A Whangamata D-Day veteran is to receive one of the highest honours awarded to those who survived the Normandy landings, which 70 years ago marked the unfolding of World War II.
Fred Amess is one of five Kiwi residents who survived the 1944 Normandy landings and is still alive to be gifted the prestigious Legion d'Honneur – the National Order of the Legion of Honour.
Whangamata's Fred Amess is one of five New Zealand-based survivors of 1944's Normandy landings still alive to receive the prestigious Legion d'Honneur. Photo: Facebook.
'I'm thrilled,” says the 90-year-old. 'I'm really excited about it. I think it's great of the French Government to remember us all.
'They did issue a few after the war to the New Zealand Navy. I think there were about 65 issued to people who were in the NZ division of the Royal Navy.”
Fred was serving in the war with the British Royal Navy on D-Day – June 6, 1944 – when Allied troops stormed German defences on the beaches of Normandy in France to open the way to Germany from the West.
The day saw initiation of the Western Allied effort to liberate mainland Europe from German occupation during WWII.
Fellow D-Day veterans from Tauranga Stephen Garraway, John Hillier and George Woottham and Waihi's George Hall can also apply for the Legion d'Honneur.
The French order, established by Napoleon Bonaparte on May 19, 1802, is the highest decoration in France.
Fred says at age 17 he joined the Home Guard in 1941 before signing up for the British Royal Navy one year later.
'As soon as I completed my seamanship training, I was put in combined operations command to train on landing craft.
'I was on a landing craft tank – LCT611. That was what I was on, on D-Day.”
Serving in the British Royal Navy until 1946, Fred says he joined because he didn't want to be conscripted into the army.
'My father was in the First World War in the army; and he didn't talk much about it.

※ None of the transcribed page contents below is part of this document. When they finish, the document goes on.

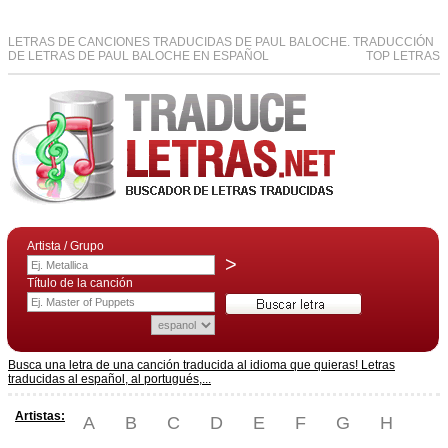
LETRAS DE CANCIONES TRADUCIDAS DE PAUL BALOCHE. TRADUCCIÓN
DE LETRAS DE PAUL BALOCHE EN ESPAÑOL
TOP LETRAS
Artista / Grupo
>
Título de la canción
Busca una letra de una canción traducida al idioma que quieras! Letras
traducidas al español, al portugués,...
Artistas:
A
B
C
D
E
F
G
H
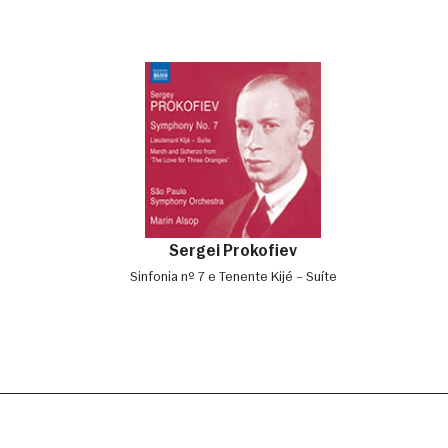
Sergei Prokofiev
Sinfonia nº 7 e Tenente Kijé – Suíte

But he told me enough to make me not want to join.
'Although I did get the experience in the Home Guard, I didn't like the idea of working round with a rifle.”
In 1951 Fred moved to New Zealand to return to his pre-navy career as a builder. He worked with geothermal investigations in Mangakino and Taupo before retiring at Whangamata in 1959.
Fred and fellow veterans will receive the honour once their application forms are processed by New Zealand's Ministry of Defence, and their details are forwarded to French authorities.